Dans toute l’histoire de la peinture – de Masaccio à Matisse, de Vermeer à Vuillard –, les artistes ont joué avec les portes, à la symbolique manifeste et mystérieuse. La porte qui sépare deux endroits, deux univers, deux mondes (la réalité et le rêve, la vie et la mort, etc.), qui les isole, mais qui, dans le même temps, est le lieu de passage de l’un à l’autre et dont le seuil découpe le temps : l’avant et l’après son franchissement. Bref, la porte est intimement liée à notre vie, elle en sépare le côté privé de son aspect public.
On comprend dès lors l’importance que peut prendre sa représentation dans un tableau, qu’elle soit inconsciente ou parfaitement réfléchie.
En analysant des oeuvres de Degas, Fragonard, Salviati et Vallotton, l’auteur fait voir le rôle de ces portes que l’on distingue souvent mal dans les compositions, mais qui sont essentielles à leur compréhension, à chaque fois au coeur d’un affrontement hommefemme. Comme si les artistes voulaient souligner, par le battement d’une porte, le côté éphémère et l’inconstance des relations entre les deux sexes. Comme s’ils renvoyaient brutalement chacun d’entre nous à son incommensurable solitude… à l’image de ce qu’Adam et Ève ont dû ressentir lorsque s’est refermée sur leurs talons la première des portes, celle du Paradis.

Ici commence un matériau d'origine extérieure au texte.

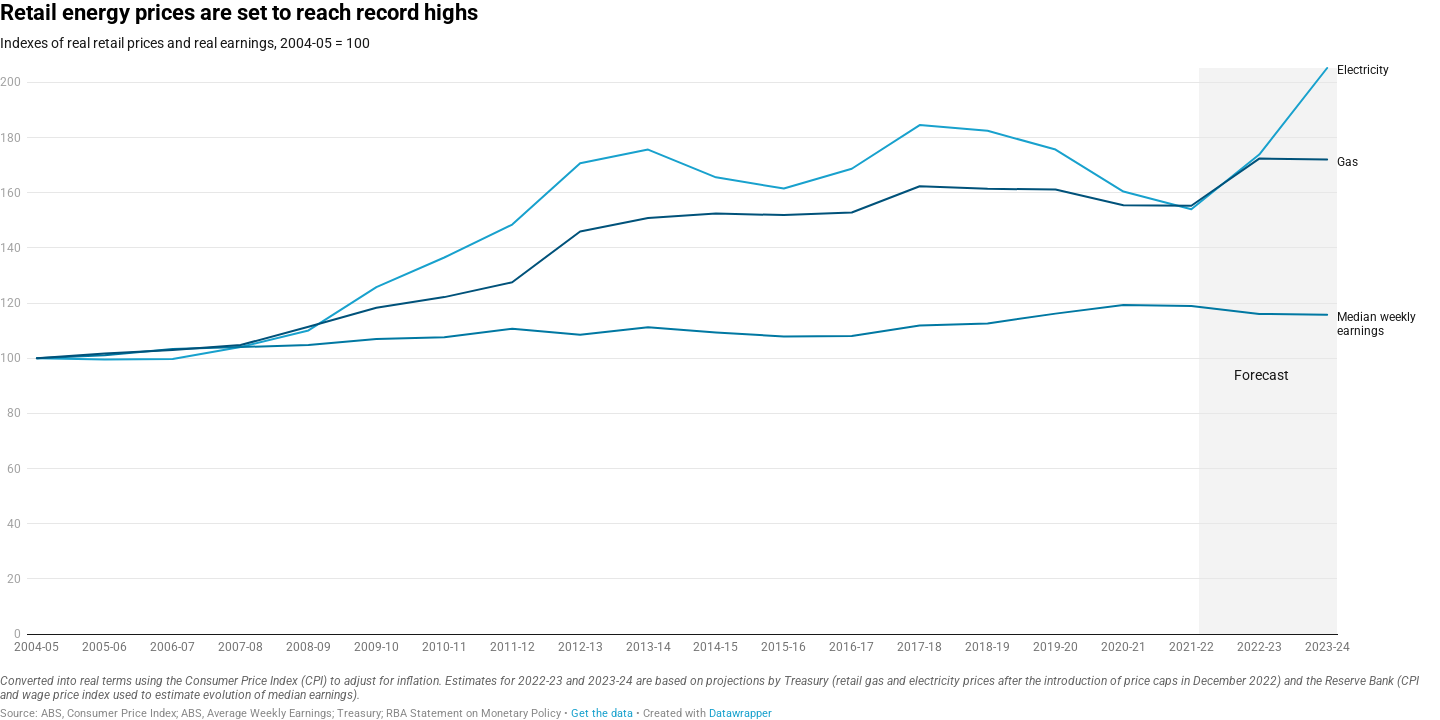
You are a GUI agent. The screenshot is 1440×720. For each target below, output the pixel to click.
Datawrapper (740, 713)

Edouard Dor a notamment publié aux éditions Sens & Tonka : L’Ennui des deux Vénitiennes [Sur un tableau de Carpaccio] (2006), Les Couilles d’Adam [Sur une fresque de Masaccio] (2007), Une inquiétante étrangeté [Sur trois tableaux : Véronèse, Manet, Matisse] (2008), Le Concert [Sur l’ultime tableau de Nicolas de Staël] (2010), Énigme de la mélancolie [Sur un tableau de Pontormo] (2011). Il a également publié aux éditions Michel de Maule Quand penser en Chine se disait Mao (2012) dans la collection « Je me souviens » et Sur les Barques de Braque (2013).